- _TASK OBJECTIVE_
Copy out the whole listing exactly as written, leaving the pictures behind.

- _THE DATA_
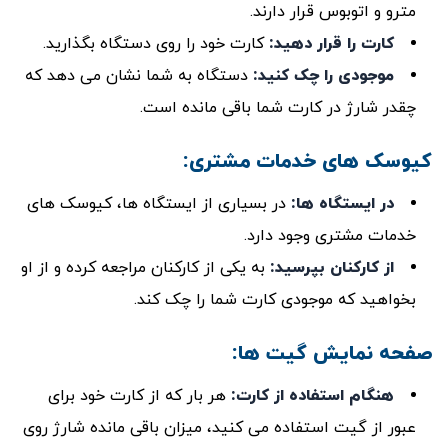
مترو و اتوبوس قرار دارند.
کارت را قرار دهید
:
کارت خود را روی دستگاه بگذارید.
موجودی را چک کنید
:
دستگاه به شما نشان می ‌دهد که
چقدر شارژ در کارت شما باقی مانده است.
کیوسک ‌های خدمات مشتری:
در ایستگاه ‌ها
:
در بسیاری از ایستگاه‌ ها، کیوسک ‌های
خدمات مشتری وجود دارد.
از کارکنان بپرسید
:
به یکی از کارکنان مراجعه کرده و از او
بخواهید که موجودی کارت شما را چک کند.
صفحه نمایش گیت ‌ها:
هنگام استفاده از کارت
:
هر بار که از کارت خود برای
عبور از گیت استفاده می ‌کنید، میزان باقی ‌مانده شارژ روی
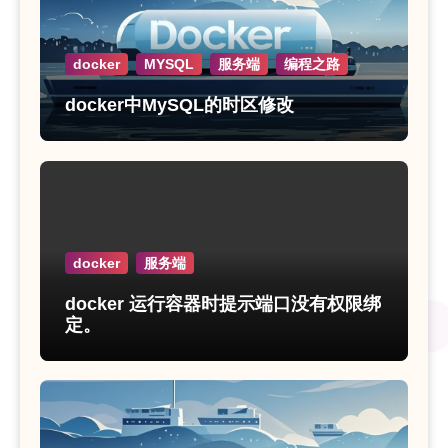
docker
MYSQL
服务端
编程之路
docker中MySQL的时区修改
docker
服务端
docker 运行容器时提示端口没有权限绑
定。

- _TASK ANSWER_
مترو و اتوبوس قرار دارند.
کارت را قرار دهید
:
کارت خود را روی دستگاه بگذارید.
موجودی را چک کنید
:
دستگاه به شما نشان می ‌دهد که
چقدر شارژ در کارت شما باقی مانده است.
کیوسک ‌های خدمات مشتری:
در ایستگاه ‌ها
:
در بسیاری از ایستگاه‌ ها، کیوسک ‌های
خدمات مشتری وجود دارد.
از کارکنان بپرسید
:
به یکی از کارکنان مراجعه کرده و از او
بخواهید که موجودی کارت شما را چک کند.
صفحه نمایش گیت ‌ها:
هنگام استفاده از کارت
:
هر بار که از کارت خود برای
عبور از گیت استفاده می ‌کنید، میزان باقی ‌مانده شارژ روی
docker
MYSQL
服务端
编程之路
docker中MySQL的时区修改
docker
服务端
docker 运行容器时提示端口没有权限绑
定。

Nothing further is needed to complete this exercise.